• _Description of the task_:
The entries are to be output once more, word for word.

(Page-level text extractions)
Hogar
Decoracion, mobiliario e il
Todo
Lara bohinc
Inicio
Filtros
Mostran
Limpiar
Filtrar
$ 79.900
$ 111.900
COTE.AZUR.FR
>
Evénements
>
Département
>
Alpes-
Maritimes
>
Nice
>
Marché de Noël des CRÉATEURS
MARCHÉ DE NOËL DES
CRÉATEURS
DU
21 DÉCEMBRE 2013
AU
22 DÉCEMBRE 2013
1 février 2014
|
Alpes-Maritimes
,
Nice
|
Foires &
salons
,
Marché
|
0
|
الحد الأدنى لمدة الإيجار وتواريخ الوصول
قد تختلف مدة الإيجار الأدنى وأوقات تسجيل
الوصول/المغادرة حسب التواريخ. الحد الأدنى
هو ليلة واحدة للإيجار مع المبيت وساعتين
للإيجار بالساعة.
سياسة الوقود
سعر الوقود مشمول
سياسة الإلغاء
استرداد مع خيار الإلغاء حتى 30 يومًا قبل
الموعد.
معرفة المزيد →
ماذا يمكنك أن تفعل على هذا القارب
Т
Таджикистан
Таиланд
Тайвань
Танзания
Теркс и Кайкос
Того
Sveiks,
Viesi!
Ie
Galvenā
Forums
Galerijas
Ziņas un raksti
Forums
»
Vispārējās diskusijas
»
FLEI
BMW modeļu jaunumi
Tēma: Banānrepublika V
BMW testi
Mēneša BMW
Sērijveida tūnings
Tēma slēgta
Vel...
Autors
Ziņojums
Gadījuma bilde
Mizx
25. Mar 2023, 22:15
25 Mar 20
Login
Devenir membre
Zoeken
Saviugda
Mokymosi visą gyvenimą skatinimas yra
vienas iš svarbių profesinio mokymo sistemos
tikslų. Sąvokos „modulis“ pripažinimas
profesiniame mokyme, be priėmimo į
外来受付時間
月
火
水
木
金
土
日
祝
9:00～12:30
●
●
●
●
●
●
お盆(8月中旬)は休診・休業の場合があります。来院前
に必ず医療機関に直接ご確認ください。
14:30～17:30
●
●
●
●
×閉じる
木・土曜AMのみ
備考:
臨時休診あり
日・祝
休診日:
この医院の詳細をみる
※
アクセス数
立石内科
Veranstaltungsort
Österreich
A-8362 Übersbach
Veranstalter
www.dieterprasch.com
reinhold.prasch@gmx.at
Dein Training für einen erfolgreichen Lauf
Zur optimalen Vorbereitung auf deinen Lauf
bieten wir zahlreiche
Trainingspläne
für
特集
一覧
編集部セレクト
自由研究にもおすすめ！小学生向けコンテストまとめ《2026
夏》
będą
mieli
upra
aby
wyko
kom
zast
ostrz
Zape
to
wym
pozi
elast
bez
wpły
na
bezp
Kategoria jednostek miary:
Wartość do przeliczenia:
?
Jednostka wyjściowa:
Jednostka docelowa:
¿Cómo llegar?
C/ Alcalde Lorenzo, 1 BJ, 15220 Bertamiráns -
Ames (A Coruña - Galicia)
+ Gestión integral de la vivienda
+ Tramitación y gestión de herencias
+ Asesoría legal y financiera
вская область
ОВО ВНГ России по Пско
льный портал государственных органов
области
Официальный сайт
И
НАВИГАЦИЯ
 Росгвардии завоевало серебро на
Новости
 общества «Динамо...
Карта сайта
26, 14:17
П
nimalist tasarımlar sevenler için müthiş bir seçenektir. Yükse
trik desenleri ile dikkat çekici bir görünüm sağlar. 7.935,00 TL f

• _Answer area_:
Hogar
Decoracion, mobiliario e il
Todo
Lara bohinc
Inicio
Filtros
Mostran
Limpiar
Filtrar
$ 79.900
$ 111.900
COTE.AZUR.FR
>
Evénements
>
Département
>
Alpes-
Maritimes
>
Nice
>
Marché de Noël des CRÉATEURS
MARCHÉ DE NOËL DES
CRÉATEURS
DU
21 DÉCEMBRE 2013
AU
22 DÉCEMBRE 2013
1 février 2014
|
Alpes-Maritimes
,
Nice
|
Foires &
salons
,
Marché
|
0
|
الحد الأدنى لمدة الإيجار وتواريخ الوصول
قد تختلف مدة الإيجار الأدنى وأوقات تسجيل
الوصول/المغادرة حسب التواريخ. الحد الأدنى
هو ليلة واحدة للإيجار مع المبيت وساعتين
للإيجار بالساعة.
سياسة الوقود
سعر الوقود مشمول
سياسة الإلغاء
استرداد مع خيار الإلغاء حتى 30 يومًا قبل
الموعد.
معرفة المزيد →
ماذا يمكنك أن تفعل على هذا القارب
Т
Таджикистан
Таиланд
Тайвань
Танзания
Теркс и Кайкос
Того
Sveiks,
Viesi!
Ie
Galvenā
Forums
Galerijas
Ziņas un raksti
Forums
»
Vispārējās diskusijas
»
FLEI
BMW modeļu jaunumi
Tēma: Banānrepublika V
BMW testi
Mēneša BMW
Sērijveida tūnings
Tēma slēgta
Vel...
Autors
Ziņojums
Gadījuma bilde
Mizx
25. Mar 2023, 22:15
25 Mar 20
Login
Devenir membre
Zoeken
Saviugda
Mokymosi visą gyvenimą skatinimas yra
vienas iš svarbių profesinio mokymo sistemos
tikslų. Sąvokos „modulis“ pripažinimas
profesiniame mokyme, be priėmimo į
外来受付時間
月
火
水
木
金
土
日
祝
9:00～12:30
●
●
●
●
●
●
お盆(8月中旬)は休診・休業の場合があります。来院前
に必ず医療機関に直接ご確認ください。
14:30～17:30
●
●
●
●
×閉じる
木・土曜AMのみ
備考:
臨時休診あり
日・祝
休診日:
この医院の詳細をみる
※
アクセス数
立石内科
Veranstaltungsort
Österreich
A-8362 Übersbach
Veranstalter
www.dieterprasch.com
reinhold.prasch@gmx.at
Dein Training für einen erfolgreichen Lauf
Zur optimalen Vorbereitung auf deinen Lauf
bieten wir zahlreiche
Trainingspläne
für
特集
一覧
編集部セレクト
自由研究にもおすすめ！小学生向けコンテストまとめ《2026
夏》
będą
mieli
upra
aby
wyko
kom
zast
ostrz
Zape
to
wym
pozi
elast
bez
wpły
na
bezp
Kategoria jednostek miary:
Wartość do przeliczenia:
?
Jednostka wyjściowa:
Jednostka docelowa:
¿Cómo llegar?
C/ Alcalde Lorenzo, 1 BJ, 15220 Bertamiráns -
Ames (A Coruña - Galicia)
+ Gestión integral de la vivienda
+ Tramitación y gestión de herencias
+ Asesoría legal y financiera
вская область
ОВО ВНГ России по Пско
льный портал государственных органов
области
Официальный сайт
И
НАВИГАЦИЯ
 Росгвардии завоевало серебро на
Новости
 общества «Динамо...
Карта сайта
26, 14:17
П
nimalist tasarımlar sevenler için müthiş bir seçenektir. Yükse
trik desenleri ile dikkat çekici bir görünüm sağlar. 7.935,00 TL f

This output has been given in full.